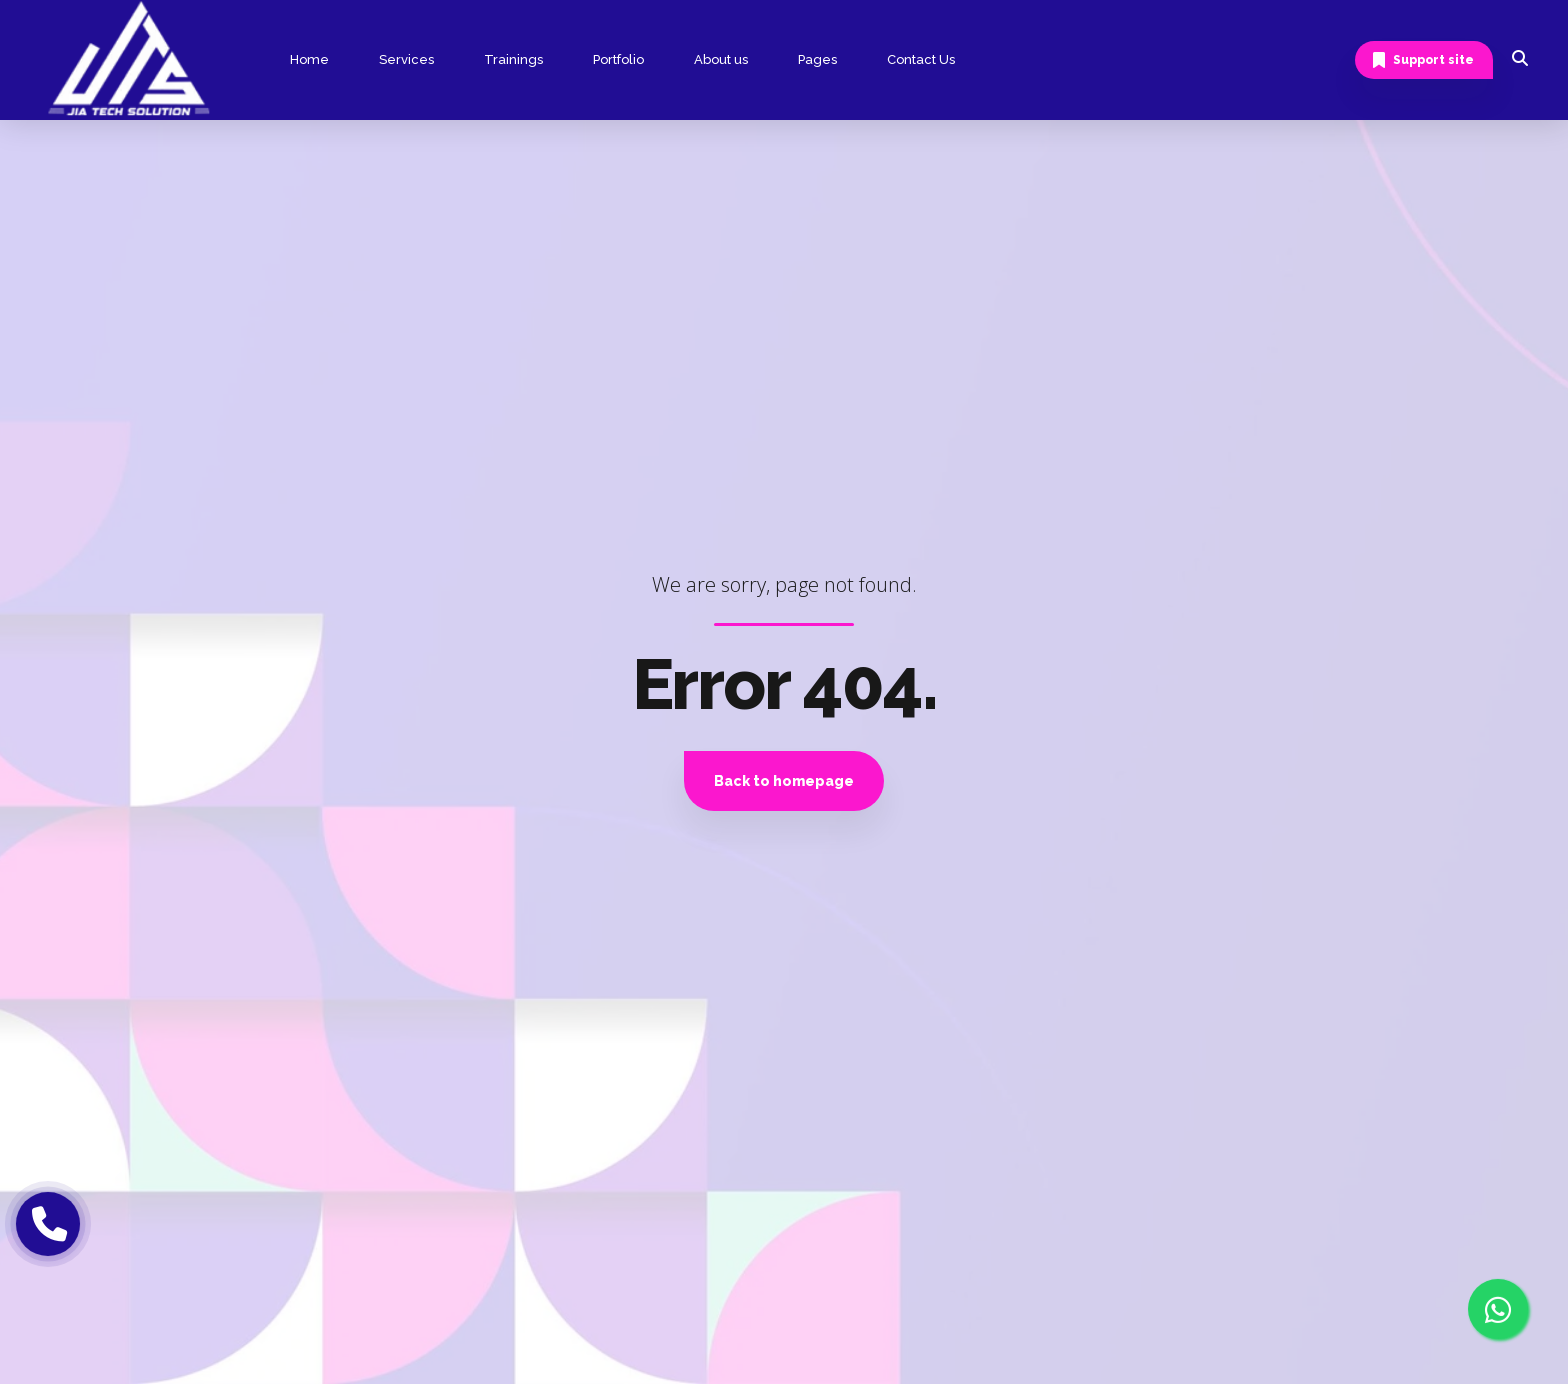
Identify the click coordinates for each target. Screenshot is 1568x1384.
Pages (817, 59)
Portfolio (618, 59)
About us (721, 59)
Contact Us (921, 59)
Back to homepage (784, 781)
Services (406, 59)
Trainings (513, 59)
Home (309, 59)
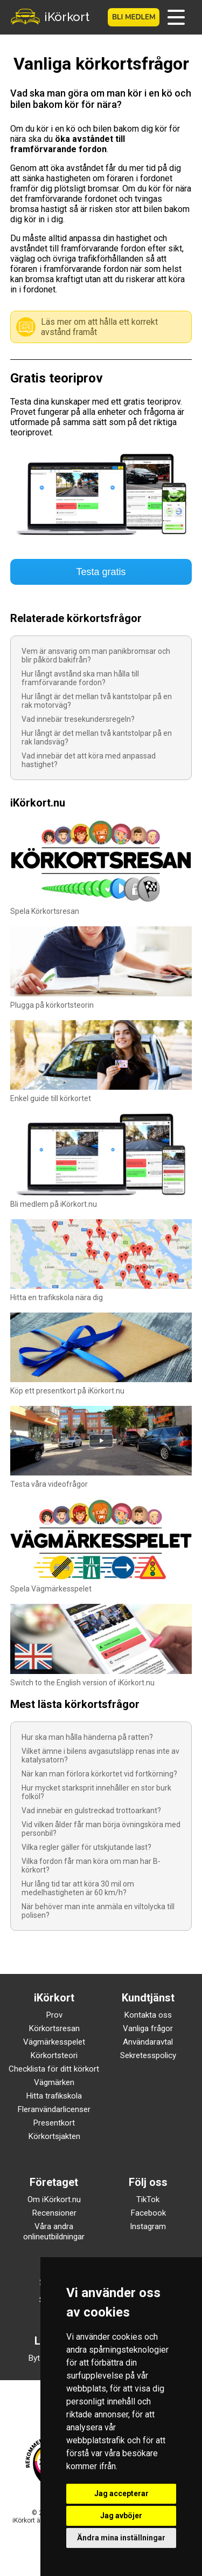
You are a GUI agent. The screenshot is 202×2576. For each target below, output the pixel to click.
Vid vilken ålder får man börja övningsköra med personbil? (101, 1828)
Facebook (148, 2213)
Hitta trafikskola (54, 2096)
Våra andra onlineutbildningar (54, 2232)
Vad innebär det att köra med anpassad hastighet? (89, 760)
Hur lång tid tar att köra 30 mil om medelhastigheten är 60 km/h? (78, 1888)
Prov (54, 2015)
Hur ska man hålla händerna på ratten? (87, 1737)
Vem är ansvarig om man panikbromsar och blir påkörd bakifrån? (96, 655)
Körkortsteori (54, 2055)
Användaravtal (148, 2042)
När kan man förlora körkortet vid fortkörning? (99, 1773)
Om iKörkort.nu (54, 2199)
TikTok (147, 2199)
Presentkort (54, 2123)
_ _ _ _ _ _ _
What is expected | Return every line above in which the string "click" occurs.

Result of the task |
Identify the click coordinates for each target. Screenshot is 1568x1384.
You are a GUI agent. The screenshot is 202×2576. For each target below, output the pixel to click.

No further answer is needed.